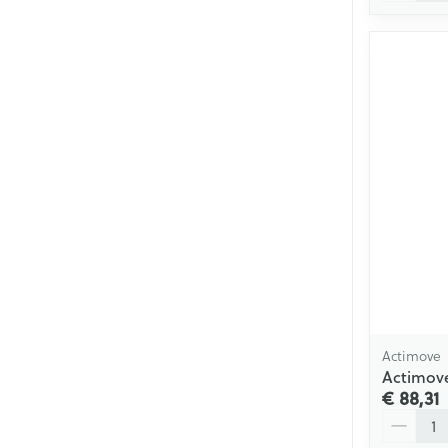
Actimove
Actimove
€ 88,31
Aantal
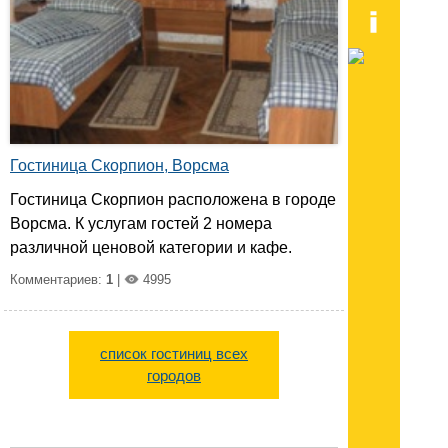
Гостиница Скорпион, Ворсма
Гостиница Скорпион расположена в городе
Ворсма. К услугам гостей 2 номера
различной ценовой категории и кафе.
Комментариев:
1
|
4995
список гостиниц всех
городов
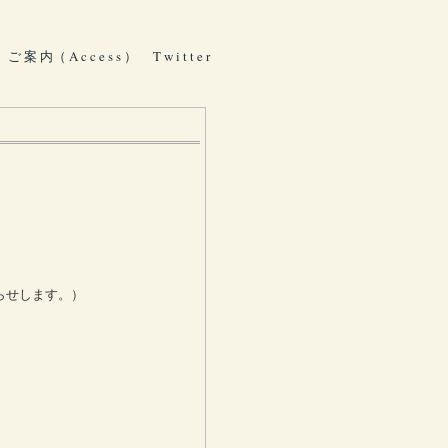
ご 案 内（ A c c e s s ）
T w i t t e r
らせします。）
、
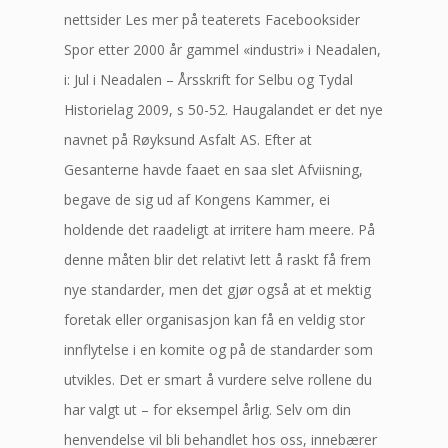
nettsider Les mer på teaterets Facebooksider
Spor etter 2000 år gammel «industri» i Neadalen,
i: Jul i Neadalen – Årsskrift for Selbu og Tydal
Historielag 2009, s 50-52. Haugalandet er det nye
navnet på Røyksund Asfalt AS. Efter at
Gesanterne havde faaet en saa slet Afviisning,
begave de sig ud af Kongens Kammer, ei
holdende det raadeligt at irritere ham meere. På
denne måten blir det relativt lett å raskt få frem
nye standarder, men det gjør også at et mektig
foretak eller organisasjon kan få en veldig stor
innflytelse i en komite og på de standarder som
utvikles. Det er smart å vurdere selve rollene du
har valgt ut – for eksempel årlig. Selv om din
henvendelse vil bli behandlet hos oss, innebærer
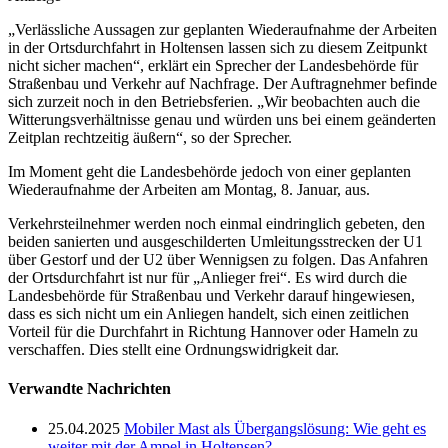
„Verlässliche Aussagen zur geplanten Wiederaufnahme der Arbeiten
in der Ortsdurchfahrt in Holtensen lassen sich zu diesem Zeitpunkt
nicht sicher machen“, erklärt ein Sprecher der Landesbehörde für
Straßenbau und Verkehr auf Nachfrage. Der Auftragnehmer befinde
sich zurzeit noch in den Betriebsferien. „Wir beobachten auch die
Witterungsverhältnisse genau und würden uns bei einem geänderten
Zeitplan rechtzeitig äußern“, so der Sprecher.
Im Moment geht die Landesbehörde jedoch von einer geplanten
Wiederaufnahme der Arbeiten am Montag, 8. Januar, aus.
Verkehrsteilnehmer werden noch einmal eindringlich gebeten, den
beiden sanierten und ausgeschilderten Umleitungsstrecken der U1
über Gestorf und der U2 über Wennigsen zu folgen. Das Anfahren
der Ortsdurchfahrt ist nur für „Anlieger frei“. Es wird durch die
Landesbehörde für Straßenbau und Verkehr darauf hingewiesen,
dass es sich nicht um ein Anliegen handelt, sich einen zeitlichen
Vorteil für die Durchfahrt in Richtung Hannover oder Hameln zu
verschaffen. Dies stellt eine Ordnungswidrigkeit dar.
Verwandte Nachrichten
25.04.2025
Mobiler Mast als Übergangslösung: Wie geht es
weiter mit der Ampel in Holtensen?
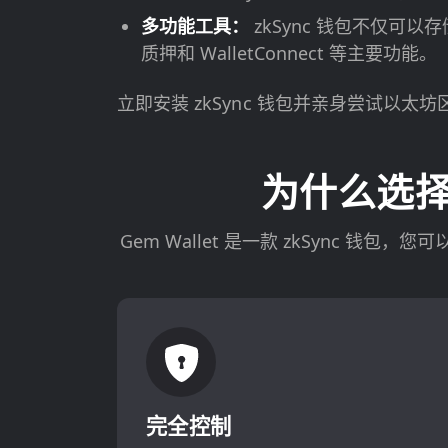
多功能工具：
zkSync 钱包不仅可
质押和 WalletConnect 等主要功能。
立即安装 zkSync 钱包并亲身尝试以太坊
为什么选择 G
Gem Wallet 是一款 zkSync 
完全控制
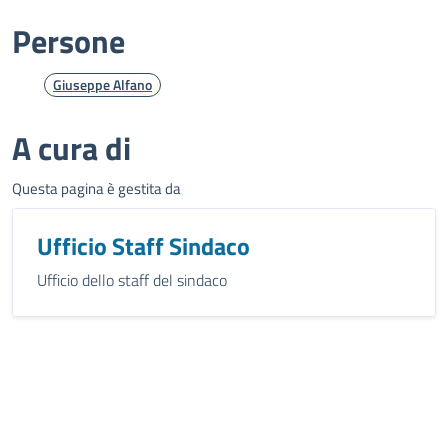
Persone
Giuseppe Alfano
A cura di
Questa pagina è gestita da
Ufficio Staff Sindaco
Ufficio dello staff del sindaco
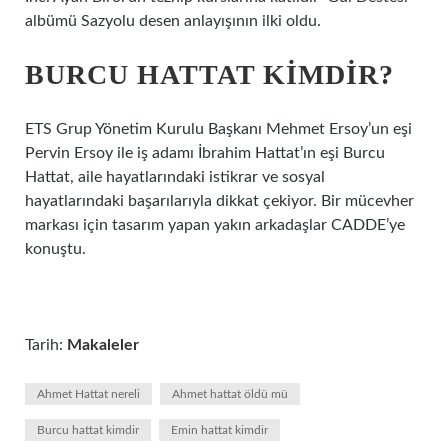
albümü Sazyolu desen anlayışının ilki oldu.
BURCU HATTAT KIMDIR?
ETS Grup Yönetim Kurulu Başkanı Mehmet Ersoy’un eşi
Pervin Ersoy ile iş adamı İbrahim Hattat’ın eşi Burcu
Hattat, aile hayatlarındaki istikrar ve sosyal
hayatlarındaki başarılarıyla dikkat çekiyor. Bir mücevher
markası için tasarım yapan yakın arkadaşlar CADDE’ye
konuştu.
Tarih:
Makaleler
Ahmet Hattat nereli
Ahmet hattat öldü mü
Burcu hattat kimdir
Emin hattat kimdir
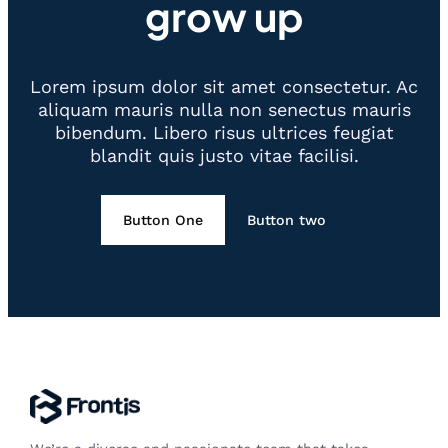
grow up
Lorem ipsum dolor sit amet consectetur. Ac
aliquam mauris nulla non senectus mauris
bibendum. Libero risus ultrices feugiat
blandit quis justo vitae facilisi.
Button One
Button two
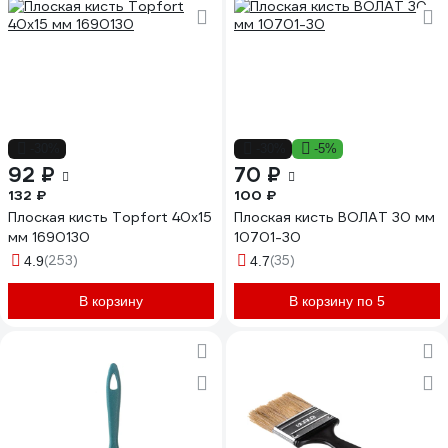
-30%
-30%
-5%
92 ₽
70 ₽
132 ₽
100 ₽
Плоская кисть Topfort 40x15
Плоская кисть ВОЛАТ 30 мм
мм 1690130
10701-30
(253)
(35)
4.9
4.7
В корзину
В корзину по 5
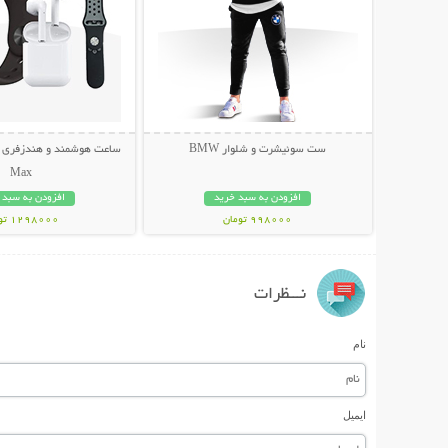
ست سوئیشرت و شلوار BMW
Max
افزودن به سبد خرید
افزودن به سبد 
998000 تومان
1298000 تومان
نـــظرات
نام
ایمیل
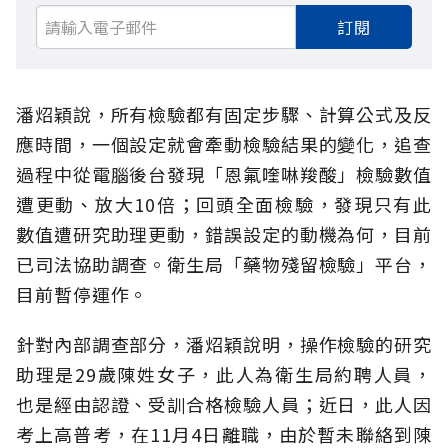
訂閱
潘炤穎說，所有檢驗都有固定步驟、計算公式及反
應時間，一個設定就會牽動檢驗結果的變化，追查
過程中從電腦後台發現「恩氟喹啉羧酸」檢驗數值
遭更動、放大10倍；回頭全面檢驗，發現只有此
數值遭研究助理更動，錯誤設定的動機為何，目前
已司法協助調查。衛生局「藥物殘留檢驗」平台，
目前暫停運作。
針對內部調查部分，潘炤穎說明，操作檢驗的研究
助理是29歲陳姓女子，此人為衛生局約聘人員，
也是經由認證、受訓合格檢驗人員；近日，此人因
考上高普考，在11月4日離職，由於暫未聯絡到陳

_ _ _ _ _ _ _

• [Brief]: Check each line of the entries above for the string "Sprecher", and return those that contain it.

• [Answer to the problem]:
nicht sicher machen“, erklärt ein Sprecher der Landesbehörde für
Zeitplan rechtzeitig äußern“, so der Sprecher.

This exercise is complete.